The use of more than one input mode to obtain data that may be used to perform various computing tasks is becoming increasingly more prevalent in today's computer-based processing systems. Systems that employ such “multi-modal” input techniques have inherent advantages over systems that use only one data input mode.
For example, there are systems that include a video input source and more traditional computer data input sources, such as the manual operation of a mouse device and/or keyboard in coordination with a multi-window graphical user interface (GUI). Examples of such systems are disclosed in U.S. Pat. No. 5,912,721 to Yamaguchi et al. issued on Jun. 15, 1999. In accordance with teachings in the Yamaguchi et al. system, apparatus may be provided for allowing a user to designate a position on the display screen by detecting the user's gaze point, which is designated by his line of sight with respect to the screen, without the user having to manually operate one of the conventional input devices.
Other systems that rely on eye tracking may include other input sources besides video to obtain data for subsequent processing. For example, U.S. Pat. No. 5,517,021 to Kaufman et al. issued May 14, 1996 discloses the use of an electro-oculographic (EOG) device to detect signals generated by eye movement and other eye gestures. Such EOG signals serve as input for use in controlling certain task-performing functions.
Still other multi-modal systems are capable of accepting user commands by use of voice and gesture inputs. U.S. Pat. No. 5,600,765 to Ando et al. issued Feb. 4, 1997 discloses such a system wherein, while pointing to either a display object or a display position on a display screen of a graphics display system through a pointing input device, a user commands the graphics display system to cause an event on a graphics display.
Another multi-modal computing concept employing voice and gesture input is known as “natural computing.” In accordance with natural computing techniques, gestures are provided to the system directly as part of commands. Alternatively, a user may give spoken commands.
However, while such multi-modal systems would appear to have inherent advantages over systems that use only one data input mode, the existing multi-modal techniques fall significantly short of providing an effective conversational environment between the user and the computing system with which the user wishes to interact.
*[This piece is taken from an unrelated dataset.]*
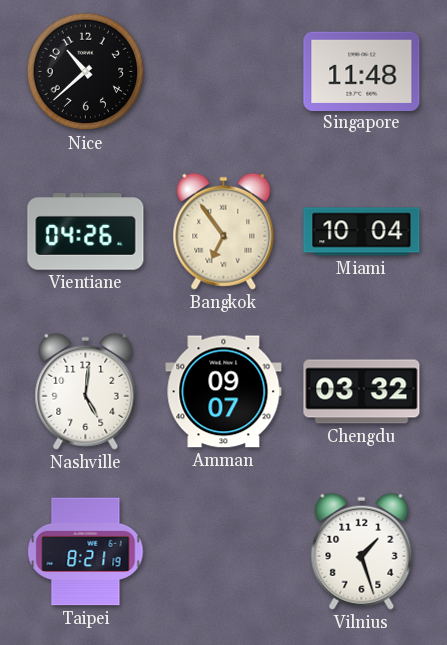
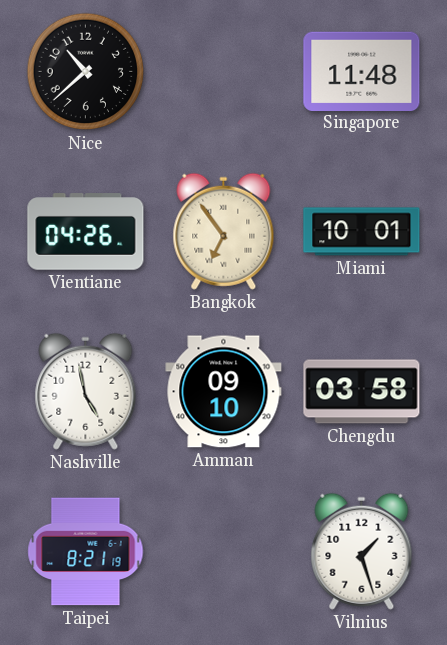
Miami: 10:04 -> 10:01
Nashville: 5:01 -> 4:58
Amman: 09:07 -> 09:10
Chengdu: 03:32 -> 03:58
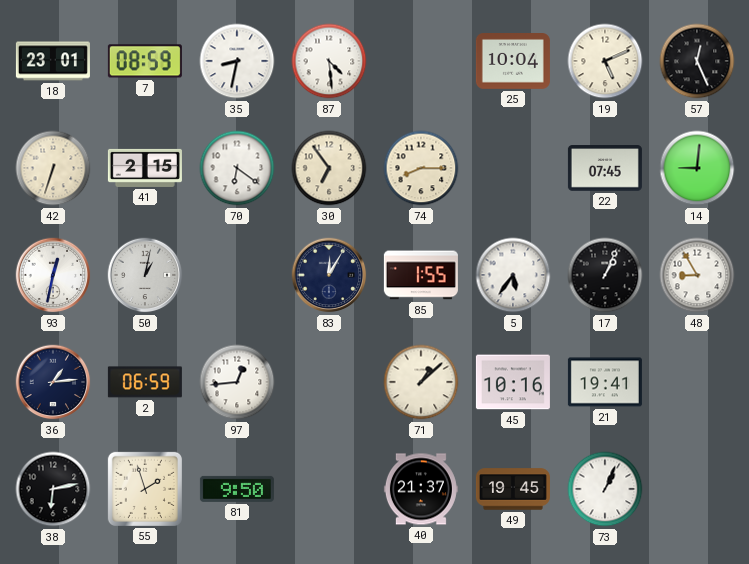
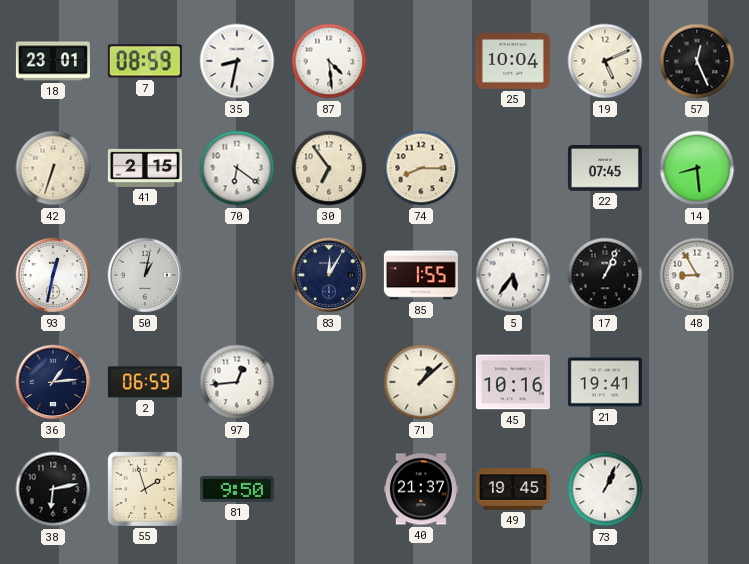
14: 9:01 -> 8:29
That is, the conventional multi-modal systems fail to provide effective conversational computing environments. For instance, the use of user gestures or eye gaze in conventional systems, such as illustrated above, is merely a substitute for the use of a traditional GUI pointing device. In the case of natural computing techniques, the system independently recognizes voice-based commands and independently recognizes gesture-based commands. Thus, there is no attempt in the conventional systems to use one or more input modes to disambiguate or understand data input by one or more other input modes. Further, there is no attempt in the conventional systems to utilize multi-modal input to perform user mood or attention classification. Still further, in the conventional systems that utilize video as an data input modality, the video input mechanisms are confined to the visible wavelength spectrum. Thus, the usefulness of such systems is restricted to environments where light is abundantly available. Unfortunately, depending on the operating conditions, an abundance of light may not be possible or the level of light may be frequently changing (e.g., as in a moving car).
Accordingly, it would be highly advantageous to provide systems and methods for performing focus detection, referential ambiguity resolution and mood classification in accordance with multi-modal input data, in varying operating conditions, in order to provide an effective conversational computing environment for one or more users.